Shropshire

This is border country where the western boundaries of England rub-up against Wales. These Welsh Marches, now a panoply of tranquil meadows, wooded hillsides, lakes and black-and-white half-timbered houses were once far from peaceful. The Wrekin and the Stretton Hills are the products of violent volcanic activity. Fierce hostilities between the ancient indigenous tribes and invading Romans, then later, the bitterly contested possession of the borderlands between English and Welsh armies together have left a legacy of ruined military defence works and shattered fortresses, wherein many men breathed their last. Centuries later, where the Severn flows through the Iron Gorge, Coalbrookdale was to throb to the beat of the newly emerging Industrial Revolution. One of the most memorable landmarks of the region is the extensive Offa's Dyke that runs for 168 miles from Chepstow in the south to Prestatyn in North Wales. It was built on the instruction of Offa, the king of Mercia from AD757-796, to denote the disputed borderland between England and Wales.
The 10-mile stretch that winds through the Clun Forest on the western extremities of Shropshire, is the highest and best-preserved section of the whole dyke. The Welsh influence in this English county is particularly noticeable on the western margins and many place names reflect this, for example Bryn and Cefn Einion.
Looking north from Ludlow are the Shropshire uplands, a sprawling crescent of hills that curve up the western flank of England. Wenlock Edge, now dark with trees, is a 16-mile long coral reef left high and dry by a tropical sea that vanished some 400 million years ago, described by the poet A E Housman in his work ‘A Shropshire Lad'. Its limestone has been quarried over the centuries, first for use as a building-stone, more recently for road-stone and also, unofficially for fossils. The wildest of these western hills, The Long Mynd, has deep narrow valleys carved into the ridge wherein run bubbling streams racing downwards to the plain. The Stiperstones is undoubtedly the strangest looking range amongst these hills. The jagged white rocks that thrust skyward at irregular angles from the treacherous quartzide ridge appear fancifully as the spinal crest of some historic monster or the ragged remains of a long vanished civilisation. The Devil's Chair, a stark bleak outcrop, etched by the erosive effect of the elemental forces, is a particularly striking example.

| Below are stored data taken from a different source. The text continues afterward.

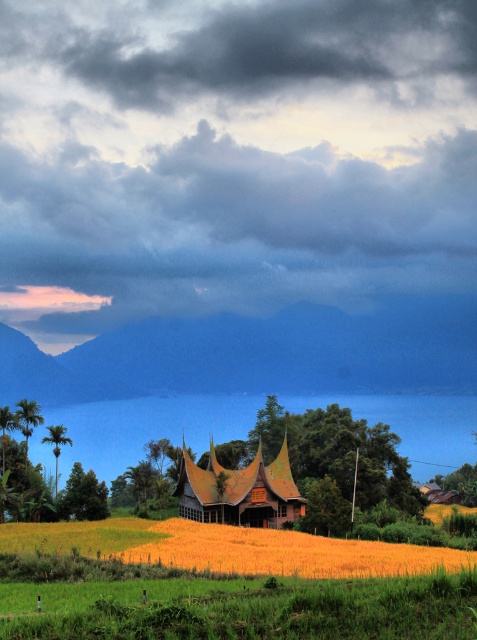 Is yellow grassy field at center smaller than green leafy palm tree at left?

No, yellow grassy field at center is not smaller than green leafy palm tree at left.

Who is more forward, (155,522) or (21,416)?

Point (155,522) is more forward.

The height and width of the screenshot is (640, 477). Identify the location of yellow grassy field at center. point(276,552).

Which is more to the left, wooden hut at center or green leafy palm tree at left?

Positioned to the left is green leafy palm tree at left.

Can you confirm if wooden hut at center is smaller than green leafy palm tree at left?

Actually, wooden hut at center might be larger than green leafy palm tree at left.

Which is behind, point (214, 472) or point (26, 456)?

Positioned behind is point (26, 456).

Identify the location of wooden hut at center. The height and width of the screenshot is (640, 477). (238, 492).

Identify the location of green leafy palm tree at left. The width and height of the screenshot is (477, 640). (28, 417).

The width and height of the screenshot is (477, 640). In order to click on green leafy palm tree at left in this screenshot , I will do `click(28, 417)`.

Country houses owned by long-established county families stud the rich green countryside south of the River Severn. Their well-tended grounds, such as those of Loton Park at Alberbury, stretch extensively alongside the main roads. In the south-east corner of Shropshire the Severn flows down from the Wyre Forest through rich agricultural land of stock-rearing and dairy-farming, past scattered orchards, manor houses and farmsteads to the attractive little town of Bridgnorth. The historic market town of Ludlow is perfectly situated as a centre for exploring the surrounding hill and valley country.
North of the winding Severn lies a broad level plain, its rich arable farmland watered by the river and its tributaries. Here, charming black-and-white timbered villages reflect the prosperity of many centuries, exemplified by the historic fortress town of Shrewsbury. The box-framed houses found here and elsewhere in Shropshire have three distinctive features - a base made from the local red sandstone: an extravagant use of wood in intricate patterns: a roof of slate obtained from neighbouring Welsh quarries. Slate has been employed in Shropshire since the Middle Ages, and its use helped to dictate the style of houses because its weight demanded stronger beams than would have been required beneath a thatched roof. As a result of their sturdy construction many survive intact to the present day.